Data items
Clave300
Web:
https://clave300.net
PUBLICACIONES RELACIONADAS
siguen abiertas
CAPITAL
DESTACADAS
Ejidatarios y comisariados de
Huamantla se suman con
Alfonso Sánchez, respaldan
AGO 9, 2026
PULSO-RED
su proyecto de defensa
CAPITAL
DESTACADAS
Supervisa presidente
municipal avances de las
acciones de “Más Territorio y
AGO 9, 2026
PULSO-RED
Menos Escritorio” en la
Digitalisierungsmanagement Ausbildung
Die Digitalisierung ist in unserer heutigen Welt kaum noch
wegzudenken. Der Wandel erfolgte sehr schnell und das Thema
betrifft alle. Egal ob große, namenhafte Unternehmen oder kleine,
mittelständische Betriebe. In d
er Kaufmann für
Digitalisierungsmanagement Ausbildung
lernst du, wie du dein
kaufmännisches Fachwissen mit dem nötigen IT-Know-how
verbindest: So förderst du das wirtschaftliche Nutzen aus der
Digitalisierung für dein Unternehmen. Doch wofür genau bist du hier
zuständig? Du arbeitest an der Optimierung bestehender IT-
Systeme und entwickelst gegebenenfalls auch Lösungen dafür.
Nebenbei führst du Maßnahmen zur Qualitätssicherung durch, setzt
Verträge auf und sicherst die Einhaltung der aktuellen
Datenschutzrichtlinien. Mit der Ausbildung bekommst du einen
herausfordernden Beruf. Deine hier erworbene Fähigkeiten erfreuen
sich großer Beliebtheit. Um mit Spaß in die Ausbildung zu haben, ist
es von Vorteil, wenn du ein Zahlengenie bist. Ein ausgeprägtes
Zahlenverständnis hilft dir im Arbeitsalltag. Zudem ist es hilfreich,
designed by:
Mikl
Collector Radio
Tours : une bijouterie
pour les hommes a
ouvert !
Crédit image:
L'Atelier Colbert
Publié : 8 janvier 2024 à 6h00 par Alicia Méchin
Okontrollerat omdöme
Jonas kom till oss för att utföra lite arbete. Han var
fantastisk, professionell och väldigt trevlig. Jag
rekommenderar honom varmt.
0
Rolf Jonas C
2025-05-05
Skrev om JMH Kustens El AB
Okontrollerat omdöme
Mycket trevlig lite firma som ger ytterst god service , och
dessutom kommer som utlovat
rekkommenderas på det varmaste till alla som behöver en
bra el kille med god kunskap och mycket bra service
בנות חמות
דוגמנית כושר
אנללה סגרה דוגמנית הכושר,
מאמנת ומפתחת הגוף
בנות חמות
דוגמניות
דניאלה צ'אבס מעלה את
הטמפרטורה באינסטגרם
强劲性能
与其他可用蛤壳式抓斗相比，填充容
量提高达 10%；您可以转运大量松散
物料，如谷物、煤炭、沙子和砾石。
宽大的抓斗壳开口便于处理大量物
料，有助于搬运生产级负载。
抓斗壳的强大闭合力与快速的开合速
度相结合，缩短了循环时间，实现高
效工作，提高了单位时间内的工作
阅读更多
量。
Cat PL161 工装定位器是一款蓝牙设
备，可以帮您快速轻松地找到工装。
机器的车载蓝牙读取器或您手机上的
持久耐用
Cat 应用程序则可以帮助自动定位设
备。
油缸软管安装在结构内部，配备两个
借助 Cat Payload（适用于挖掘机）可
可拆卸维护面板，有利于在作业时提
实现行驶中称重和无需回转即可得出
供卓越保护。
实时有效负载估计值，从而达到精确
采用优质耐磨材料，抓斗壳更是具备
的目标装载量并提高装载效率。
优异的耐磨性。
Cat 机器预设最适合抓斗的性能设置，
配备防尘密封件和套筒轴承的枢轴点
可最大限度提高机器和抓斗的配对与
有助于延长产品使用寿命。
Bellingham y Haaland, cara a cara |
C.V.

▶ [Exercise brief]
The line containing "料，有助于搬运生产级负载。" and all lines after it, through the last line of the data, should be retyped exactly.

▶ [Solution]
料，有助于搬运生产级负载。
抓斗壳的强大闭合力与快速的开合速
度相结合，缩短了循环时间，实现高
效工作，提高了单位时间内的工作
阅读更多
量。
Cat PL161 工装定位器是一款蓝牙设
备，可以帮您快速轻松地找到工装。
机器的车载蓝牙读取器或您手机上的
持久耐用
Cat 应用程序则可以帮助自动定位设
备。
油缸软管安装在结构内部，配备两个
借助 Cat Payload（适用于挖掘机）可
可拆卸维护面板，有利于在作业时提
实现行驶中称重和无需回转即可得出
供卓越保护。
实时有效负载估计值，从而达到精确
采用优质耐磨材料，抓斗壳更是具备
的目标装载量并提高装载效率。
优异的耐磨性。
Cat 机器预设最适合抓斗的性能设置，
配备防尘密封件和套筒轴承的枢轴点
可最大限度提高机器和抓斗的配对与
有助于延长产品使用寿命。
Bellingham y Haaland, cara a cara |
C.V.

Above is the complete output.